Systems fail. IT systems, in particular, are prone to catastrophic failures. So interwoven has IT become in modern organisational life that when IT systems fail, pretty much everything else does. But IT systems are, in turn, made up of other sub-systems, including security systems. And security systems fail, allowing system breaches by attackers. At some point, the average IT security system will fail, whether the logical bit of it – via some form of hacking – or the physical bit of it, via forcible or masqueraded entry by unauthorised people.
The first thing to do when systems are breached is to fly into a calm mode. The worst decisions ever made by humans, whether in war or when running an organisation, are those made in panic during an emergency. So, when a breach happens, sit down and calmly survey your systems – the worst has already happened, you are already in a hole. It might get a little worse, but not by much. After the calm, take stock of what has been compromised and what still can be compromised: is it data that has been stolen? Is it a physical server that is missing? Is it an entire system that is down? It is vital to make a quick inventory of what is present and what is missing or has been breached – both physical and logical resources.
Second, seal off access to whatever systems that are remaining. If the organisation has suffered a logical breach, it makes sense to disconnect the remaining data and system servers from the internet or from the network, which are quite likely sources of the attack.

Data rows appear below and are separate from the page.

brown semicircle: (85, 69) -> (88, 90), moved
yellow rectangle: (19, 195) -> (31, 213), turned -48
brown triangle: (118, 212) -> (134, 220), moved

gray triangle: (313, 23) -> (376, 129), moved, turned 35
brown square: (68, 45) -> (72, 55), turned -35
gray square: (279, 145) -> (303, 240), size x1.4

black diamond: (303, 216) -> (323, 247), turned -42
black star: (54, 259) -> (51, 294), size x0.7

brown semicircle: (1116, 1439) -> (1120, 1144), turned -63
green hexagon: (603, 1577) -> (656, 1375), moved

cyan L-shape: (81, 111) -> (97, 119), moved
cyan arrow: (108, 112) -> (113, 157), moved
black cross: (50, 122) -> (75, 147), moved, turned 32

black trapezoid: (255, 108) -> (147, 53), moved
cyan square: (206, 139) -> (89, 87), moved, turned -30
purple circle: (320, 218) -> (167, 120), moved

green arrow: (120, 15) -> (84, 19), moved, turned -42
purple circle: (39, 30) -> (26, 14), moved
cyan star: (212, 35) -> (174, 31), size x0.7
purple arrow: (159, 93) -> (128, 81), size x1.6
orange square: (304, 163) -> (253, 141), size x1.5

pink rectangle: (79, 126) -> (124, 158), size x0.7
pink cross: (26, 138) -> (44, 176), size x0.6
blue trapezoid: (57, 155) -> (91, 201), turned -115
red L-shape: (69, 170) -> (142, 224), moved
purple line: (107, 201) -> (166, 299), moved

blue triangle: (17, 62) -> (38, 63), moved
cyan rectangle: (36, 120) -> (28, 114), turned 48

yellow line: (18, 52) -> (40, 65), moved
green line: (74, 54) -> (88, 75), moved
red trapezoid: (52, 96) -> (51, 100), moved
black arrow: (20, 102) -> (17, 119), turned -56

Take backups of the systems as they are, as you might need to conduct forensics on the original systems. To complete the sealing off of the systems, common possible loopholes should then be sealed – disconnecting all forms of remote access, changing system passwords, changing public IP Addresses, changing database and server names, removing any recently installed patches in case they introduced loopholes or backdoors, and similar measures. If the breach was physical and a server has been stolen or computers are missing, then the organization needs to quickly change server room locks, install new lock combinations, review server room access security procedures, and recall all server room access keys for reprogramming.
With the remaining systems secured, assess the impact of the breach next. What has been compromised, to what extent? The organisation needs to quickly establish what logical assets are missing – passwords and data are the commonest targets of such logical security breaches. If the breach was physical, it should be clear what is missing – perhaps hard drives have been stolen, entire servers are missing, or other data equipment. The result of this exercise is a complete situation report detailing what happened, to what it happened, and what impact it will have on the organisation – on internal systems, on data, on customers, on the business. The IT Crisis Response Team can now be activated to respond fully to the crisis, covering the entire gamut from technical responses to Public Relations blitzes.
The Crisis Team then swings into action. First, contact affected customers, whether internal or external. Let them know exactly what has happened – trust has been lost and must be rebuilt, so honesty is the best policy. Internal customers would be the easiest to deal with, but breaches of customer data most often target external customers. Inform all the affected customers, taking care to let them know exactly what was stolen, what measures – if any – they need to take, what measures you are taking, and what the way forward is likely to be given the breach you just experienced. Customers will ask difficult questions, and it is vital to have trained PR personnel on hand to deal with those questions openly and quickly. The outreach effort should be all-encompassing, and should cover all of the organization’s PR outlets, from social media to phone calls to newspaper adverts. The key is to ensure that the customer perceives the organization as open and not hiding anything, because this is the only way that trust will begin to be rebuilt.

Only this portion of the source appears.